Il a promis de prendre en charge les préoccupations de la famille de l’éducation concernant l’allégement des programmes, la surcharge des classes et la baisse du niveau scolaire.
Il n’a pas manqué d’annoncer que pour combler aux problèmes dans la dispense des langues étrangères, les enseignants à la retraite seront appelés à apporter leur contribution.

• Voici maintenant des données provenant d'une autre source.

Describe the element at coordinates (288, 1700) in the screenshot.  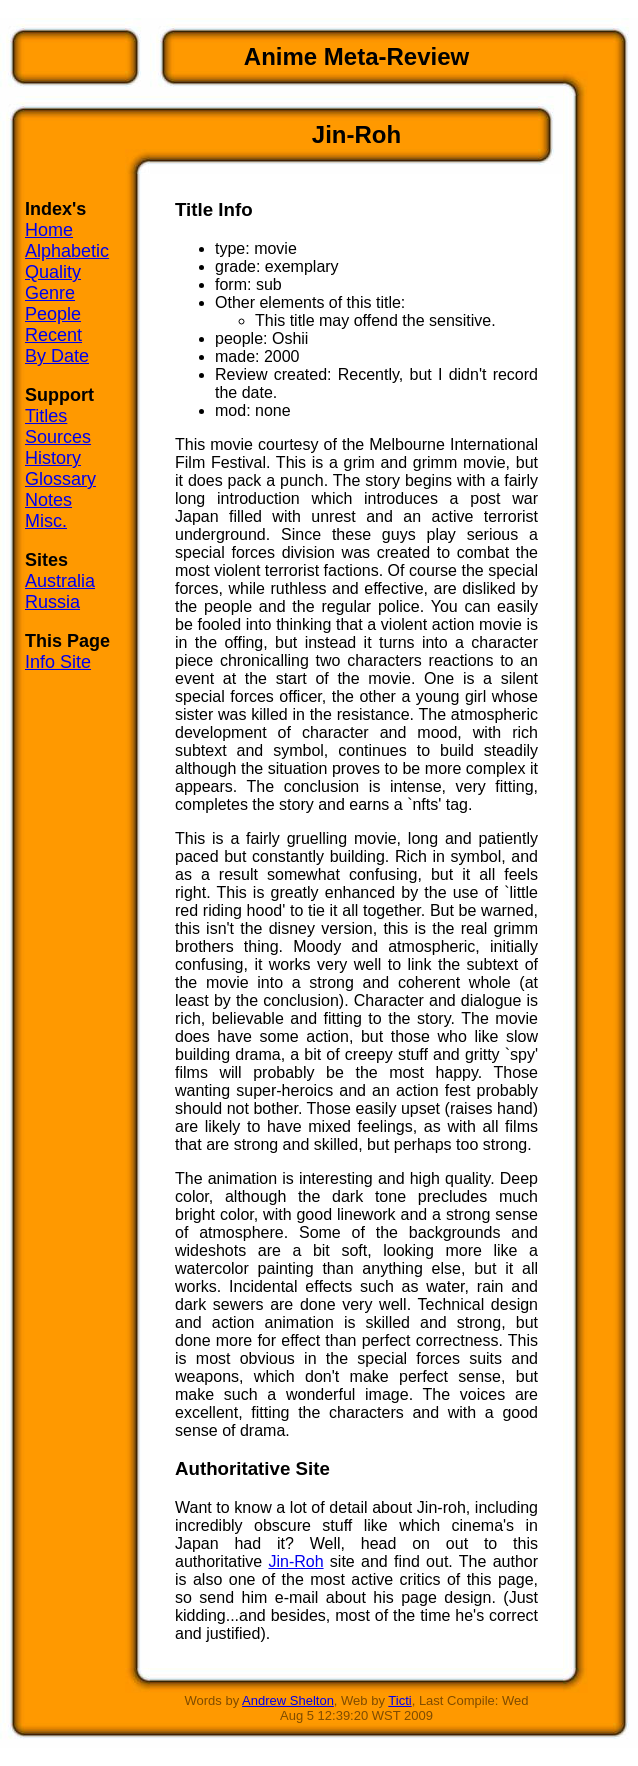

S’exprimant sur les ondes de la radio nationale, le ministre de l’éducation nationale a reconnu que la rigidité d’une administration ” vieillissante” et le manque de formation des enseignants sont parmi les raisons objectives des problèmes soulevés aujourd’hui dans son secteur. Et la rigidité de l’administration est un frein à la réforme de l’Education.
Il a aussi précisé que ” l’équipe traîne la patte pour suivre la cadence des réformes” allusion faite également à l’encadrement au sein des 50 directions de l’éducation dont il a annoncé l’entame prochainement de leur audit. Car pour Abdelatif Baba Ahmed qu’au secteur de l’éducation “on ne sait pas aussi manager”.
Quelques semaines après sa désignation à la tête du département de l’éducation nationale, Abdelatif Baba Ahmed a confié que ” “je n’ai pas encore pu identifier tous les tenants et les aboutissants du secteur” tout en précisant qu’il n’ a pas encore, par exemple, pris connaissances des situations de toutes les 25.000 structures relevant de la tutelle de son ministère.